A typical couple retiring in 2020, he said, will have paid about $100,000 in lifetime Medicare taxes. “For that price, this couple is scheduled to receive about $500,000 in lifetime Medicare benefits over and above the premiums it additionally pays in retirement,” he said.

“As long as I can simply shove the costs to you (the younger working person), the incentive is to take all I can get — that is, if I don't care how little government provides for the needs of my children, my grandchildren, and their world,” Steuerle said.

Another disparity arises from the tax break for employer-provided health insurance, which doesn’t extend to individuals who buy their own coverage.

Former Sen. Bob Dole, R- Kansas, found out in 1984 that the notion of treating employer-provided health insurance as a form of taxable compensation was highly unpopular. After floating that idea, Dole backed off, learning a lesson in how hard it is to reduce a benefit to which people have become accustomed.

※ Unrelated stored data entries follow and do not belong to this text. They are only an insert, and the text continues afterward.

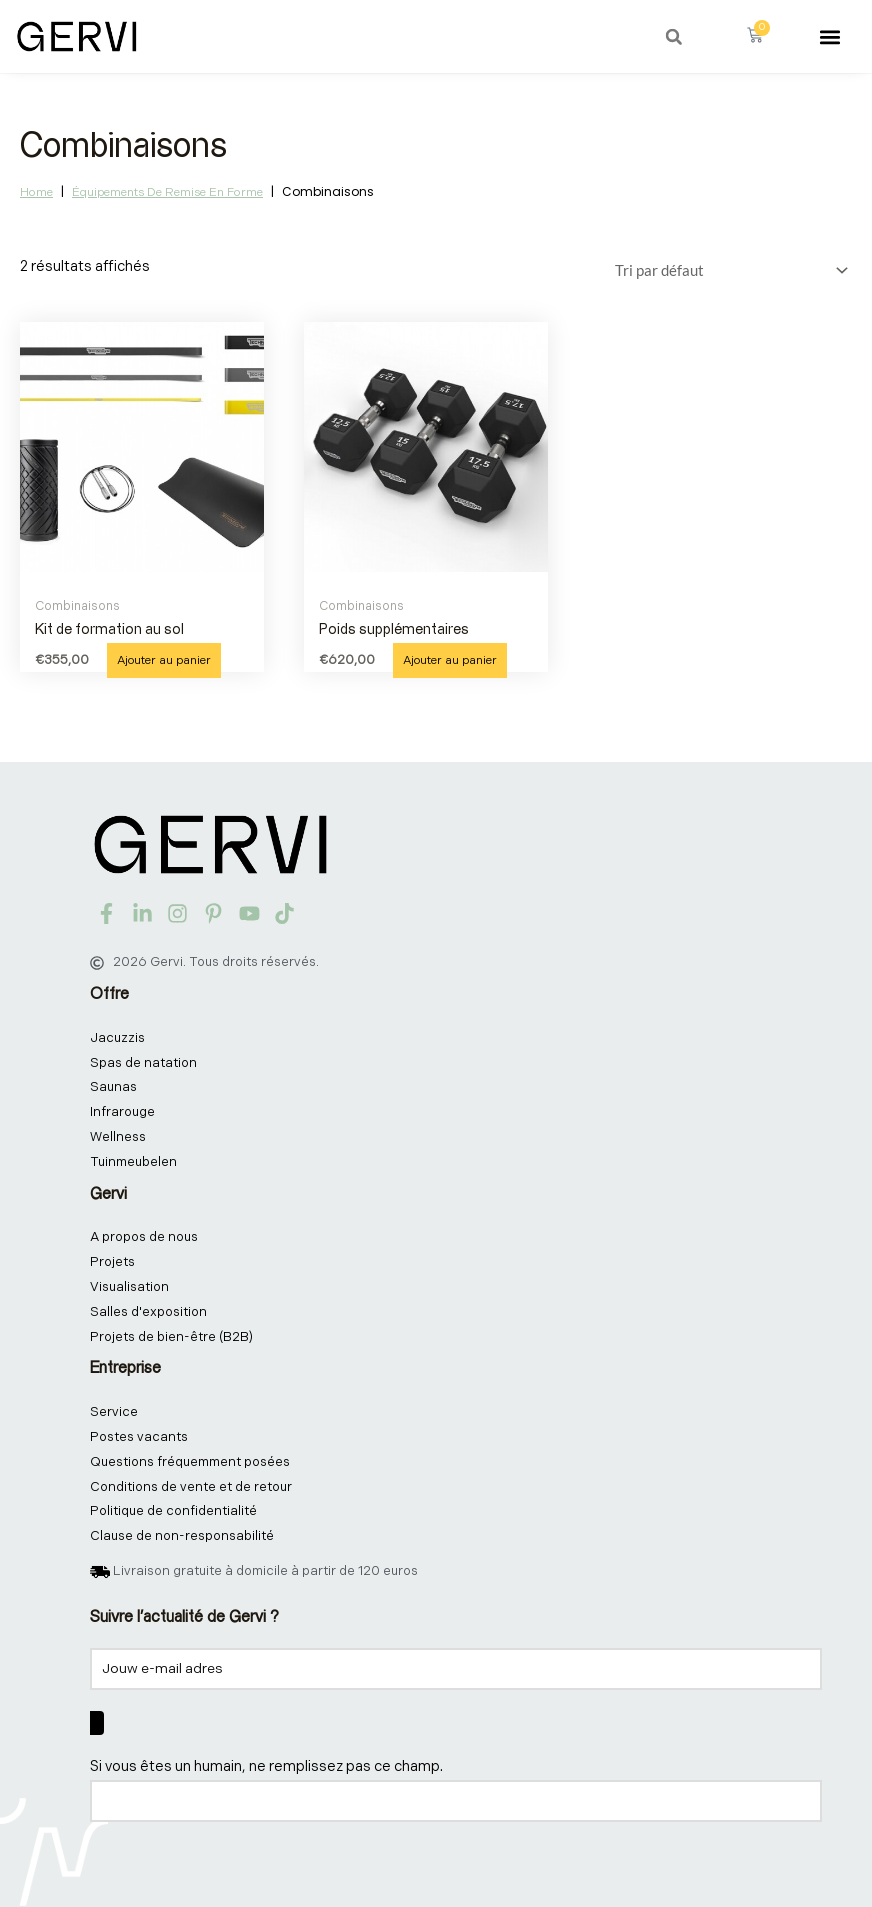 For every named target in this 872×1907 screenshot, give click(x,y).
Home (36, 192)
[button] (674, 37)
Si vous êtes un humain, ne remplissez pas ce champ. (266, 1766)
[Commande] (727, 270)
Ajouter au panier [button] (164, 660)
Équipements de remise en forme (167, 192) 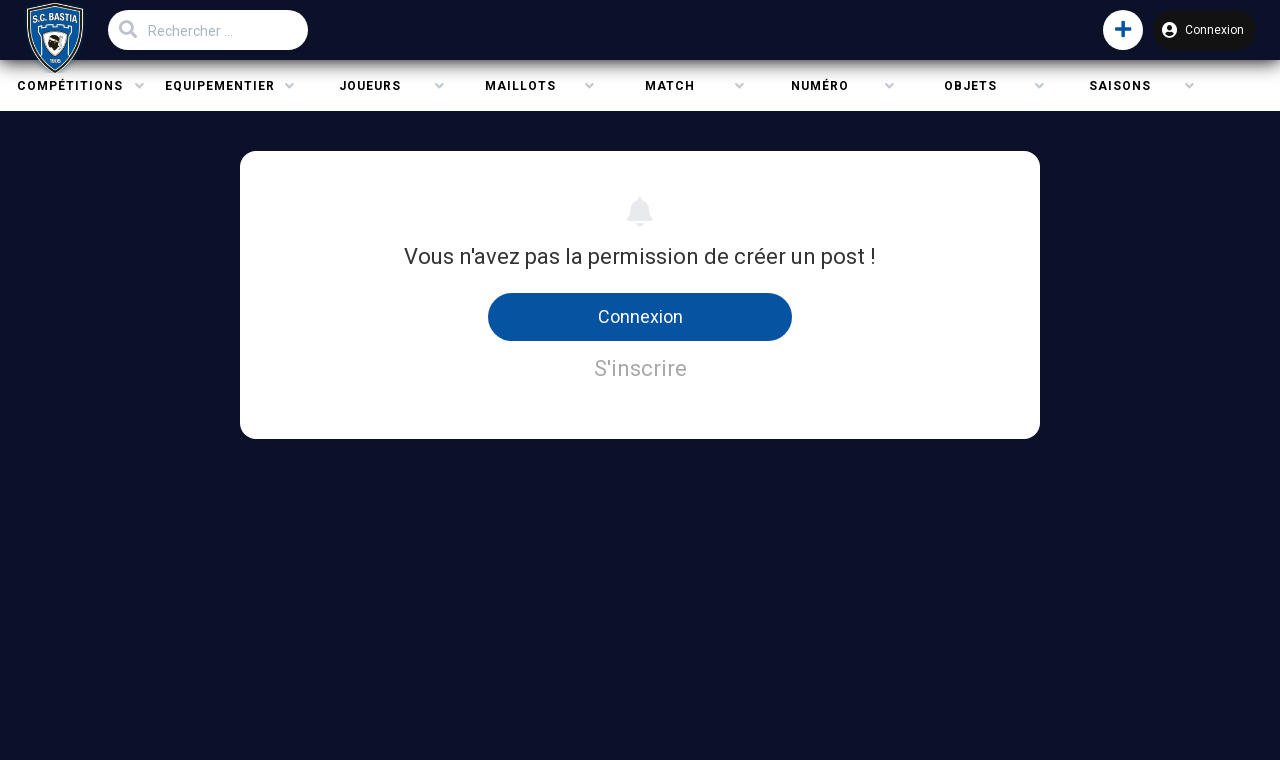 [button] (1123, 30)
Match (670, 86)
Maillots (520, 86)
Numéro (820, 86)
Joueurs (370, 86)
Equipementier (220, 86)
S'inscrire (640, 368)
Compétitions (70, 86)
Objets (970, 86)
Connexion (1203, 30)
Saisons (1120, 86) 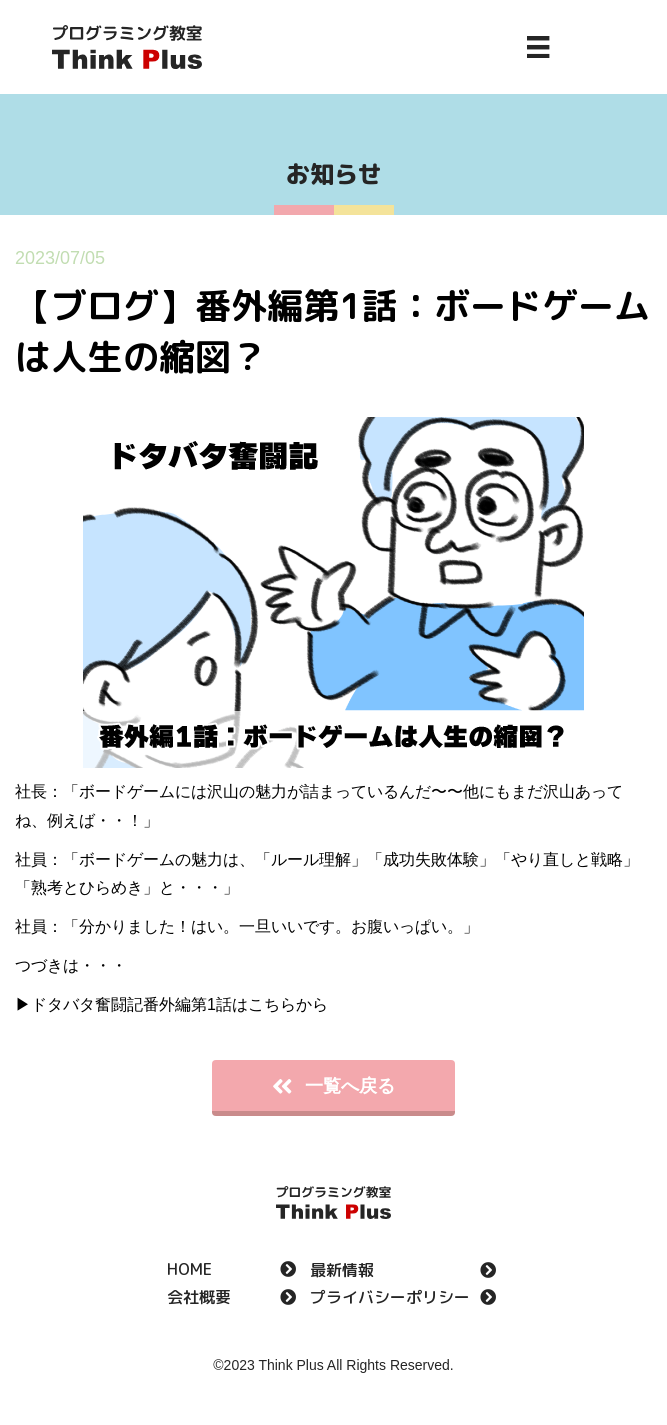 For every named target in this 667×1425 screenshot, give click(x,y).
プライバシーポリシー (390, 1298)
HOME (189, 1270)
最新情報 (342, 1271)
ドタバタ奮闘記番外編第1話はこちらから (179, 1004)
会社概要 (199, 1298)
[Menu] (538, 47) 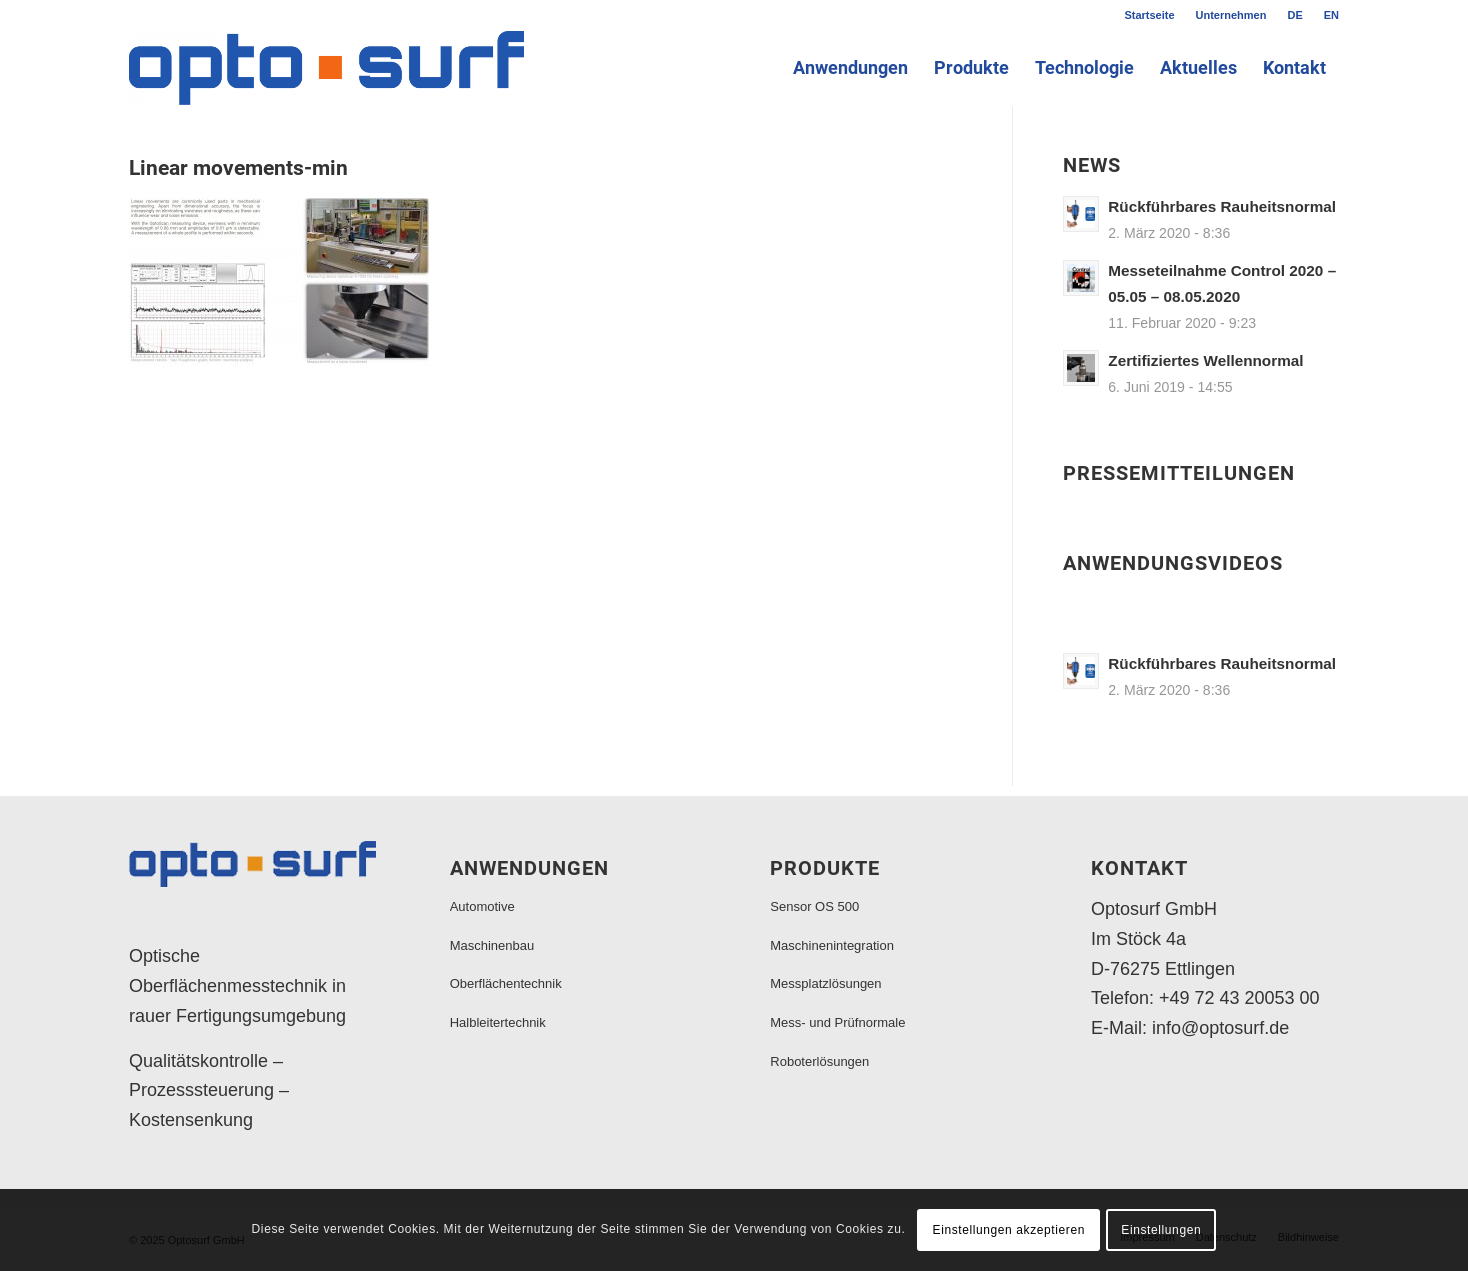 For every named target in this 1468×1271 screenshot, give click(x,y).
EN (1331, 15)
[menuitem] (1149, 15)
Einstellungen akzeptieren (1009, 1230)
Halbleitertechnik (498, 1022)
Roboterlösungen (819, 1061)
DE (1294, 15)
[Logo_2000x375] (326, 68)
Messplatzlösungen (825, 983)
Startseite (1149, 15)
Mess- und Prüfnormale (837, 1022)
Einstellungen (1161, 1230)
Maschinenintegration (832, 945)
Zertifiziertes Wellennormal (1205, 360)
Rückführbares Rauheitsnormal (1222, 206)
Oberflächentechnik (506, 983)
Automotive (482, 906)
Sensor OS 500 (814, 906)
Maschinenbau (492, 945)
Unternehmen (1231, 15) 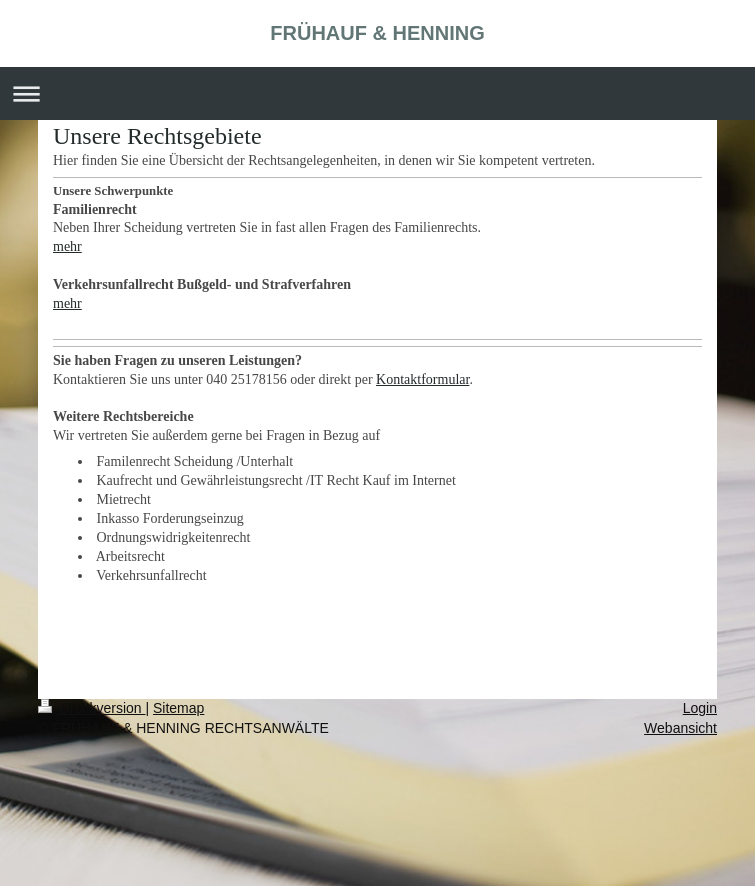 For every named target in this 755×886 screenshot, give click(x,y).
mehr (67, 246)
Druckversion (91, 708)
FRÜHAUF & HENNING (377, 33)
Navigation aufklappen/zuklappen (377, 93)
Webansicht (680, 728)
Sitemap (178, 708)
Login (700, 708)
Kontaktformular (422, 379)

Bush and some Republicans in Congress have proposed a tax break that would make it easier for individuals to purchase health insurance.

Expanding the federal program for children
While the chances of that idea becoming law appear doubtful, in the past few weeks both the House and the Senate have passed bills expanding the SCHIP program.

But the two houses will need to reconcile their differing bills and even then the final product faces the threat of a veto by Bush, who wants a smaller increase in the program than either house has approved.

Sen. Gordon Smith, R- Oregon, who supports reauthorizing SCHIP to the tune of $35 billion in added spending over five years, is in the ideological center of the Senate on this issue.

Some states include adults, unborn children and pregnant women in SCHIP, which could make the program a kind of precursor to national health insurance.